17:46Meeting of the Parliament
Meeting date: 2 March 2023
Gillian Mackay
I, too, thank Kenny Gibson for bringing this important annual debate to the chamber.
Eating disorders are serious mental health issues that affect an estimated 1.25 million people in the UK. Eating disorders can affect anyone, of any age, gender, ethnicity or background. They have severe impacts on individuals and their families. Types of eating disorders include binge eating disorder, bulimia, anorexia, other specified feeding or eating disorder and avoidant-restrictive food intake disorder. Eating disorders have high mortality rates, with anorexia having the highest, and with one in six people with binge eating disorder attempting to end their life.
The theme of this year’s eating disorder awareness week is eating disorders among men. Unfortunately, there has not been a lot of research on that. However, an estimate based on the existing research suggests that about one in four of those with an eating disorder are men.
Men face increased stigma when it comes to eating disorders, and the current research is not representative enough, as it focuses mainly on white, cisgender men, so the true number might be much higher. Stigma is undoubtedly a factor in the low representation of men in such studies. For many, the perception that eating disorders affect only women and girls will undoubtedly prevent people from recognising their symptoms in the first instance.
Many of the signs and symptoms that we have spoken about in recent years or those that are reported do not align with the symptoms that many men might suffer. Not knowing that their symptoms are a problem, let alone that they might be a sign of an eating disorder, will prevent people from seeking help. Those who know that they might have an issue might not seek help for fear of perceptions of their problems and the associated stigma.
Beat’s website has this quote from a man sharing his experience:
“I feel like eating disorders are often spoken about in relation to women. I didn’t expect that this would happen to me. When I initially developed an eating disorder, I didn’t know I had one. I didn’t exactly fit the common stereotype, and even if I did, I was in complete denial”.
As Emma Harper and others have said, social media is one of Beat’s areas of focus. Social media has a huge part to play in this and, as someone who loves a good TikTok scroll before bed, I know that the sheer number of videos—often sponsored videos or adverts—that promote different diets, weight loss and fitness regimes is enormous. That is not to say that such videos in and of themselves are harmful, but what strikes me is the number of them and the often conflicting information.
Meeting of the Parliament
Meeting date: 2 March 2023
Gillian Mackay
That could certainly be looked at.
As members on all sides of the chamber have acknowledged, eating disorders are a societal problem. I would like us to look at all the different places where we could provide young people with nutritional information. We could certainly look at including such information as part of personal and social education, so that young people develop those habits early in life and cannot be influenced by the misinformation that we see on social media.

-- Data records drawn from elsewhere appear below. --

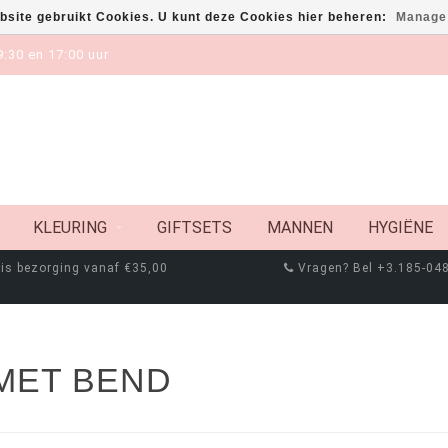
bsite gebruikt Cookies. U kunt deze Cookies hier beheren:
Manage
:30 en 17:00 uur
KLEURING
GIFTSETS
MANNEN
HYGIËNE
is bezorging vanaf €35,00
Vragen? Bel +3.185-04
MET BEND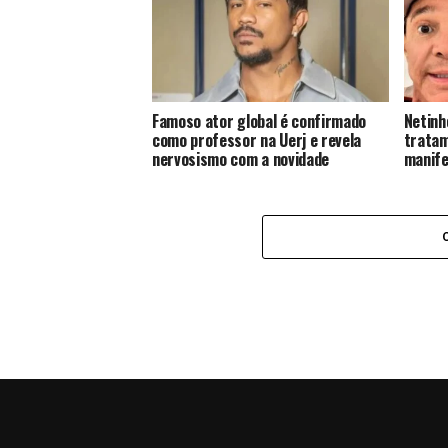
Famoso ator global é confirmado
Netinh
como professor na Uerj e revela
tratam
nervosismo com a novidade
manife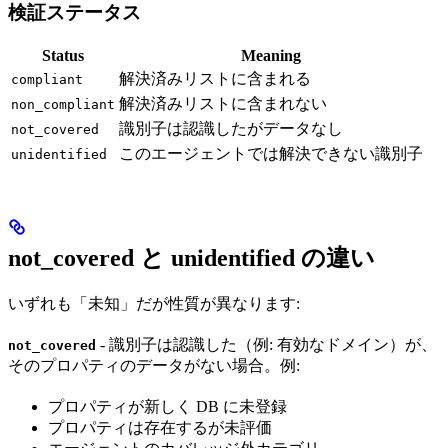
検証ステータス
Status
Meaning
解決済みリストに含まれる
compliant
解決済みリストに含まれない
non_compliant
識別子は認識したがデータなし
not_covered
このエージェントでは解決できない識別子
unidentified
not_covered と unidentified の違い
いずれも「未知」だが性質が異なります:
- 識別子は認識した（例: 有効なドメイン）が、
not_covered
そのプロパティのデータがない場合。例:
プロパティが新しく DB に未登録
プロパティは存在するが未評価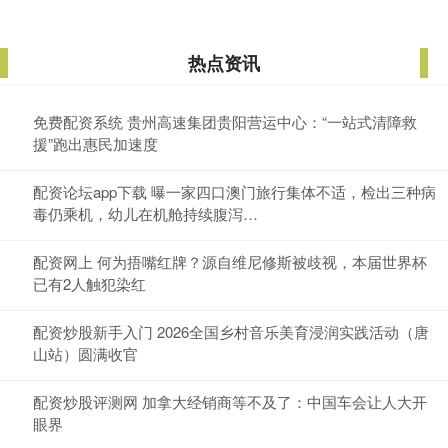
热点资讯
免费配资系统 贵州高速集团贵阳营运中心：“一站式清障救
援”跑出惠民加速度
配资论坛app下载 曝一家四口澳门旅行集体不适，检出三种病
毒仍乘机，幼儿在机舱持续腹泻…
配资网上 何为捂嘴红牌？源自维尼修斯被歧视，本届世界杯
已有2人触犯染红
配资炒股新手入门 2026全国乡村音乐美育浸润实践活动（唐
山站）圆满收官
配资炒股评测网 加拿大经销商等不及了：中国车会让人大开
眼界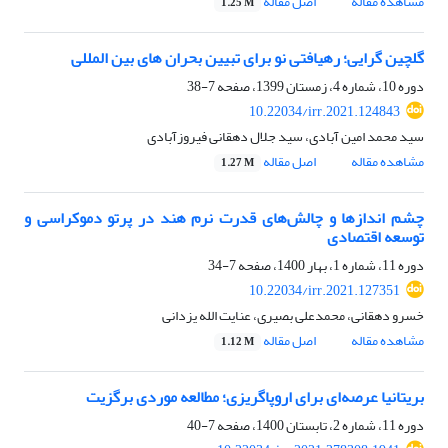
مشاهده مقاله
اصل مقاله
1.25 M
گلچین گرایی؛ رهیافتی نو برای تبیین بحران های بین المللی
دوره 10، شماره 4، زمستان 1399، صفحه
7-38
10.22034/irr.2021.124843
سید محمد امین آبادی، سید جلال دهقانی فیروزآبادی
مشاهده مقاله
اصل مقاله
1.27 M
چشم اندازها و چالش‌های قدرت نرم هند در پرتو دموکراسی و
توسعه اقتصادی
دوره 11، شماره 1، بهار 1400، صفحه
7-34
10.22034/irr.2021.127351
خسرو دهقانی، محمدعلی بصیری، عنایت الله یزدانی
مشاهده مقاله
اصل مقاله
1.12 M
بریتانیا عرصه‌ای برای اروپاگریزی؛ مطالعه موردی برگزیت
دوره 11، شماره 2، تابستان 1400، صفحه
7-40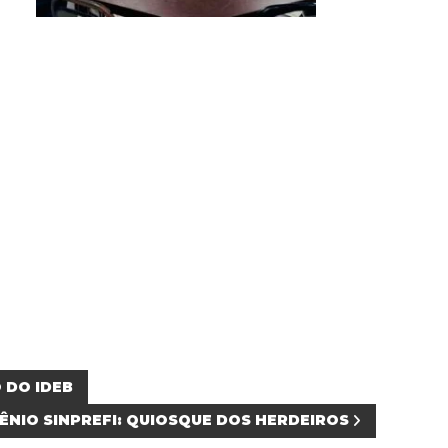
 DO IDEB
ÊNIO SINPREFI: QUIOSQUE DOS HERDEIROS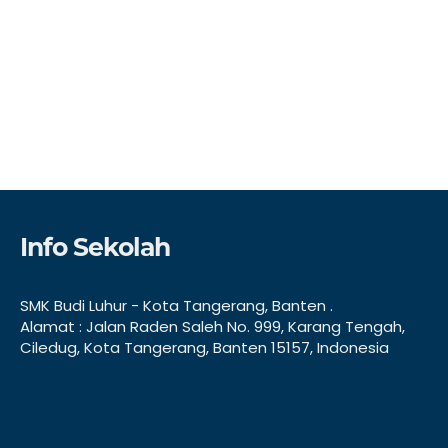
Info Sekolah
SMK Budi Luhur - Kota Tangerang, Banten .
Alamat : Jalan Raden Saleh No. 999, Karang Tengah,
Ciledug, Kota Tangerang, Banten 15157, Indonesia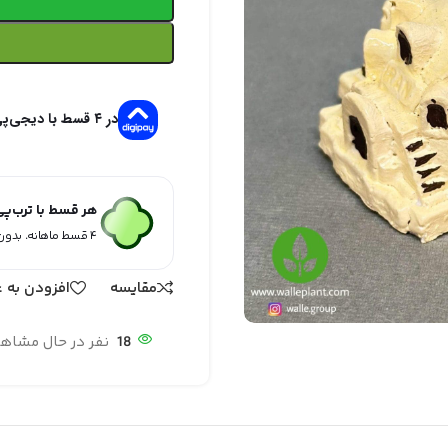
در ۴ قسط با دیجی‌پی
هر قسط با ترب‌پ
۴ قسط ماهانه. بدون سود، چک و ضامن.
مقایسه
افزودن به ع
18
نفر در حال مشاه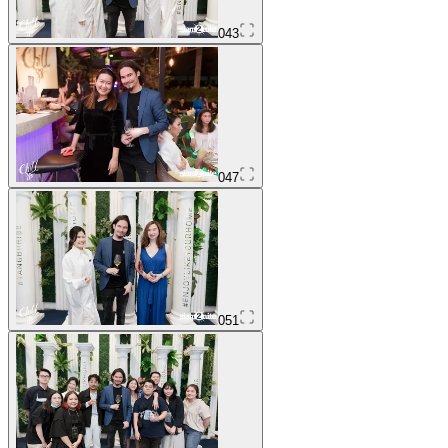
043
047
051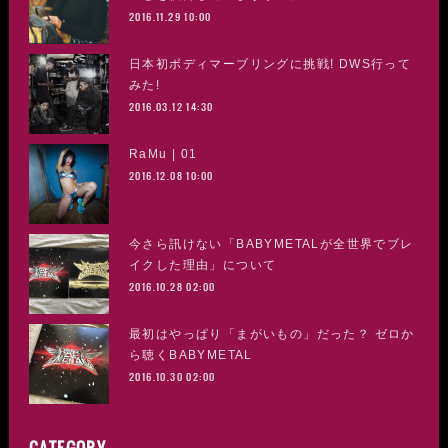
2016.11.29 10:00
日本初ボディマーブリングに挑戦! DWS行って
みた!
2016.03.12 14:30
RaMu | 01
2016.12.08 10:00
今さら訊けない「BABYMETALが全世界でブレ
イクした理由」について
2016.10.28 02:00
最初はやっぱり「まがいもの」だった？ ゼロか
ら聴くBABYMETAL
2016.10.30 02:00
CATEGORY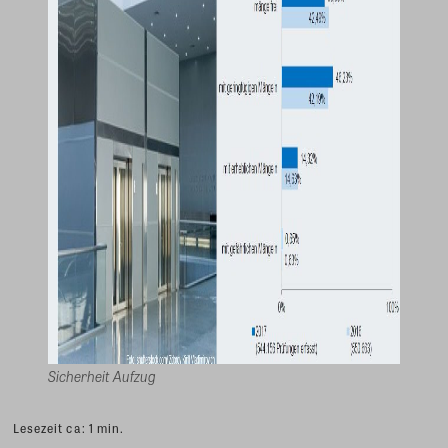
Sicherheit Aufzug
Lesezeit ca:
1
min.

However, there is no easy solution to the issue. I remember growing up in the late 1990s and early 2000s, when diet culture was at its height. To a certain extent, even though attitudes move on and there is now more of a mainstream focus on being body positive, we have not got rid of that toxic diet culture. In a way, it rolls around every new year, when the goal—I have done this myself—is to lose weight rather than eat better and look after yourself. I cannot imagine how triggering that must be for people who have an eating disorder.
I realise that I am rapidly running out of time. Once again, I thank Kenny Gibson for bringing this important debate to the chamber, and I thank Beat for its continuing work.